On December 30, 2010, the Company entered into a new program agreement with Chase, effective
January 1, 2011, with an original term of 18 months (the term was subsequently reduced to 15 months when
conversion to a new provider was completed). In conjunction with this agreement, the Company and Chase
terminated the original program agreement between the Company and Chase in consideration of payment to the
Company from Chase of $28,326,000 plus all remaining sums due to the Company by Chase. The Company was
entitled to future payments over the term of the new program agreement based on revolving credit card sales, and
certain other credit and account related matters. The Company received total payments of $160,000, $1,574,000
and $4,489,000 related to these program agreements during fiscal 2013, 2012 and 2011, respectively and
recognized them as a component of net sales. The $28,326,000 in consideration received from Chase was also
deferred and was previously recognized over the new term of the agreement as a component of revenue
consistent with the treatment of transaction-based amounts previously received under the original program
agreement.

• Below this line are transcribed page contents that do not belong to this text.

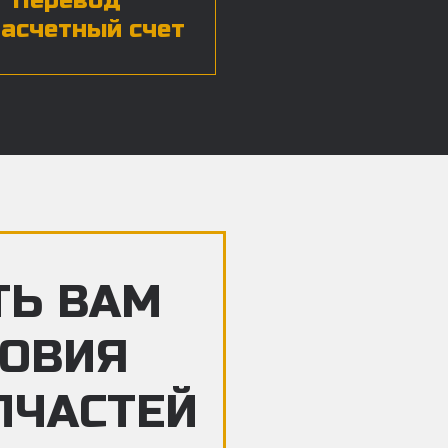
Перевод
расчетный счет
ТЬ ВАМ
ЛОВИЯ
ПЧАСТЕЙ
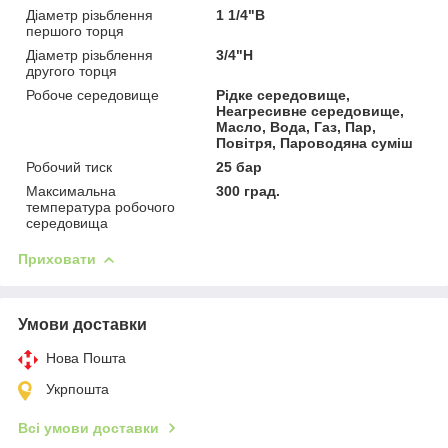
Діаметр різьблення
1 1/4"В
першого торця
Діаметр різьблення
3/4"Н
другого торця
Робоче середовище
Рідке середовище,
Неагресивне середовище,
Масло, Вода, Газ, Пар,
Повітря, Пароводяна суміш
Робочий тиск
25 бар
Максимальна
300 град.
температура робочого
середовища
Приховати
Умови доставки
Нова Пошта
Укрпошта
Всі умови доставки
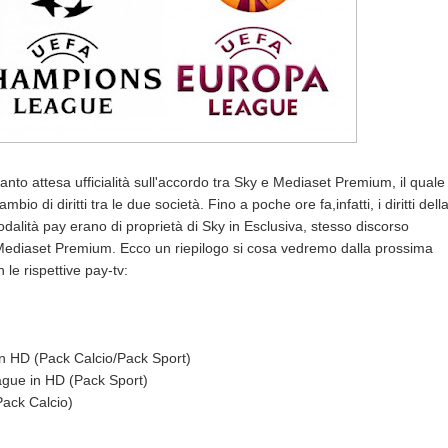
tanto attesa ufficialità sull'accordo tra Sky e Mediaset Premium, il quale
o di diritti tra le due società. Fino a poche ore fa,infatti, i diritti dell
lità pay erano di proprietà di Sky in Esclusiva, stesso discorso
Mediaset Premium. Ecco un riepilogo si cosa vedremo dalla prossima
le rispettive pay-tv:
in HD (Pack Calcio/Pack Sport)
ague in HD (Pack Sport)
(Pack Calcio)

The Company recognized approximately $2,715,000, $22,706,000 and $2,905,000 of this amount in
fiscal 2013, 2012 and 2011, respectively.
NOTE 8 – INCOME TAXES
The provision (benefit) for income taxes for each of the last three fiscal years consists of (in thousands):
2013 2012 2011
Federal:
Current $ 45,797 $ 32,734 $ (446)
Deferred 15,635 (34,107) -
State:
Current 4,738 1,659 1,898
Deferred 4,293 (7,808) -
Foreign:
Current 1,093 2,691 1,967
Deferred - - -
Total provision (benefit) for income taxes $ 71,556 $ (4,831) $ 3,419
The Internal Revenue Service (“IRS”) has completed its examination of all fiscal years through fiscal
2009. There were no adjustments from this examination which resulted in significant permanent differences. Late
in the fourth quarter of fiscal 2012, the IRS initiated an examination of 2010.
At the end of fiscal 2011, the Company had utilized all federal net operating loss carryforwards.